Let's take adultery for example. As much fun as I poke at Tiger Woods (Yes Tiger is still more fun than Jesse James even though he is the latest), I have no feeling about what his wife should do. I have never been through something like that. This is what I hope - if that life shattering event were to occur in my life, I want people around me that HAVE gone through it. How will I ever receive real counsel and really helpful stories if I push those people away by barking my ignorant opinion during their rough time? Even if I bark privately, it will be heard.

Addiction - this area is very specialized. These things get a hold of these wonderful people and turn them into something we don't recognize. Who am I to judge them as evil? What if it is your child? Does that speak to your parenting? Sometimes it may, but there are a lot of times it does not. We can come from perfect families with perfect intentions and still fall hard. Addiction Counselors will be there to help with the technical side of it. But no one can hold your hand better than another mom or wife that has had to search a room to keep them on the recovery track.

Raising children is another area that can be full of opinions. Seriously every kid is different. Why don't people understand that? If I had stopped at 1 child I would have considered myself the best parent ever!

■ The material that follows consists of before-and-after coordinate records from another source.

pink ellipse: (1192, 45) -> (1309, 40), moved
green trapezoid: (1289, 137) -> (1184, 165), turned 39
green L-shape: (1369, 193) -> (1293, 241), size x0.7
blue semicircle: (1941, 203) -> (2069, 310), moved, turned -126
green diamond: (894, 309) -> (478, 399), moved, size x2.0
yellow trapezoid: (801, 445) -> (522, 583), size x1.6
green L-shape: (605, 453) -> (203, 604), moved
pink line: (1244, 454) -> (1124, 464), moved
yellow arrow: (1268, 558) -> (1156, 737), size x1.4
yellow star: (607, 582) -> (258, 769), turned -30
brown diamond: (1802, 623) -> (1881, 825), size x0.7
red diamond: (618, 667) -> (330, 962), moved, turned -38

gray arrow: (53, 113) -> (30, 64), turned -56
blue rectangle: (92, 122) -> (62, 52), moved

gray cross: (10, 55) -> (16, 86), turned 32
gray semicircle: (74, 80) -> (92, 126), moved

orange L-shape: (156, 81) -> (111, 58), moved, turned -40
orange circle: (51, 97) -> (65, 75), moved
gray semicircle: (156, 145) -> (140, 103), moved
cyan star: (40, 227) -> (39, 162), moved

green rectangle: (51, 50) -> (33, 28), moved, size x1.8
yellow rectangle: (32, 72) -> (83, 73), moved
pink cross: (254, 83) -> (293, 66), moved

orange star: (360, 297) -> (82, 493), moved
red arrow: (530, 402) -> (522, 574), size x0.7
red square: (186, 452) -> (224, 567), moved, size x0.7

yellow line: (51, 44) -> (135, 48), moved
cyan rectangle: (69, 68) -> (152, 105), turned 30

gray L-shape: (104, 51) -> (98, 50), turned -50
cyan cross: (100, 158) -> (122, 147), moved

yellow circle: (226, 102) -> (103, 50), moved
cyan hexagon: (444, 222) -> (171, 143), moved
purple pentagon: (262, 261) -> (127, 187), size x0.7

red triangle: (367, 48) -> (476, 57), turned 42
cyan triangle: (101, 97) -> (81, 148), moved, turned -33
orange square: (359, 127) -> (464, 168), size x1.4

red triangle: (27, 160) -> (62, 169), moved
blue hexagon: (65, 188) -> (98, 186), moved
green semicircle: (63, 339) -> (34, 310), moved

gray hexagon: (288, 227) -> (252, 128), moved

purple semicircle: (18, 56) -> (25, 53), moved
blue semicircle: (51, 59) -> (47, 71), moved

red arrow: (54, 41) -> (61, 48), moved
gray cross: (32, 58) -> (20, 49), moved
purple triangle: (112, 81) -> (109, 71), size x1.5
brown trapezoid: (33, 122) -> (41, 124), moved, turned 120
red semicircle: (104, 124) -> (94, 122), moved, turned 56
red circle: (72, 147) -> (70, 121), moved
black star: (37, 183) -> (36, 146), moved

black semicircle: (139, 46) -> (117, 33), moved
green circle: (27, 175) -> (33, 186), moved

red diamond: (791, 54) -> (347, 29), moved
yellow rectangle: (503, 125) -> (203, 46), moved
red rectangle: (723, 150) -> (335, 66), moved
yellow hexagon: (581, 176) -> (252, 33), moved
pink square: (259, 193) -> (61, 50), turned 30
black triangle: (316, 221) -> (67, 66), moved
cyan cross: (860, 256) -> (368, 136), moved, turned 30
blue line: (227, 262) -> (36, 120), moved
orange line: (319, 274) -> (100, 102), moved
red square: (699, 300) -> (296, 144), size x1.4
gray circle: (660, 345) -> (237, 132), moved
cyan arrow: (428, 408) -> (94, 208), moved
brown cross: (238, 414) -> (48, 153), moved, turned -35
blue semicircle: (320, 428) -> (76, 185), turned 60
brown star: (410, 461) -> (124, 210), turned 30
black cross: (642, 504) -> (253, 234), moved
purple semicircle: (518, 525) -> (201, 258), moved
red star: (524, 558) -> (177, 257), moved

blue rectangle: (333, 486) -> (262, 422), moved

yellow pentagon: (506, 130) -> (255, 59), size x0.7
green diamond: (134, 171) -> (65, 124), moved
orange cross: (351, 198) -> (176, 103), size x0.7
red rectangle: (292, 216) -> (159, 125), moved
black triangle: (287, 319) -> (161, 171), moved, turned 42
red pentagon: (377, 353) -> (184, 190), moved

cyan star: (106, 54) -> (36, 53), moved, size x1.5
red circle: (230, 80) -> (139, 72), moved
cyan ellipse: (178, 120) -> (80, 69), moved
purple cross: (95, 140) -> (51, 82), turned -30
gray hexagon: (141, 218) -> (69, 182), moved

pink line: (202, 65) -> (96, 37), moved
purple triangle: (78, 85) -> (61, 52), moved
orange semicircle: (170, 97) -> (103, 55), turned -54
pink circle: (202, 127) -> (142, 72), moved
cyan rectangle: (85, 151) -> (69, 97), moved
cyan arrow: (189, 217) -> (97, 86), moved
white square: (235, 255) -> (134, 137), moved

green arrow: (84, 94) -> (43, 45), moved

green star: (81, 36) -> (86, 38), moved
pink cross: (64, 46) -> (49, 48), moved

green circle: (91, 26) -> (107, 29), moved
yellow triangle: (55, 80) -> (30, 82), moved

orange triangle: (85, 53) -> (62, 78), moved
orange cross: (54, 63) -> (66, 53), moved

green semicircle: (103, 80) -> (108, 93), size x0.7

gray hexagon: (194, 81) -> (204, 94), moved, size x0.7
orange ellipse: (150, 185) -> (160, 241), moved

I am so glad that I have the reality that is #2. There are millions of battles out there and you have to choose your most important.

Battles I choose:
Saying negative words like "hate", "stupid" and "dumb".
Sleeping in their own bed consistently, not in mine.
Saying please and thank you
Car seat safety

Battles I do not choose:
Everyone eating the same thing for dinner
Limited Television viewing
Strict time lines on potty training
Accelerated Academic Performance

Now I know that there are reasons why parents don't choose the things I have. Everyone has their motivation. I especially understand the co-sleeping because frankly that would have been easier. I felt strongly about that bed being for just Carter and I so I stuck with it to make a routine out of sleeping in their own beds/cribs.
In the same manner I know why they choose the one I have NOT. Some children are very effected by television. Some moms do not enjoy being a short order cook at dinner. I don't really either but I just don't have it in me to struggle over food. The other two - well if you read my last blog you understand why those are not a priority.



"For with what judgment you judge, you will be judged; and with the same measure you use, it will be measured back to you". Matthew 7:2

I want to offer others the same sympathy I would want. The same stares of love without turning my back with a smirk. The strength told hold my tongue and just listen rather than to advise in an area I know nothing about. When it happens, I want to feel supported, not judged.

6 comments:

  1. Well bless your heart! :) lol

    I agree.. and have been working very hard to do exactly what you're talking about. Some days is better than others, especially when it's something I feel very strongly about.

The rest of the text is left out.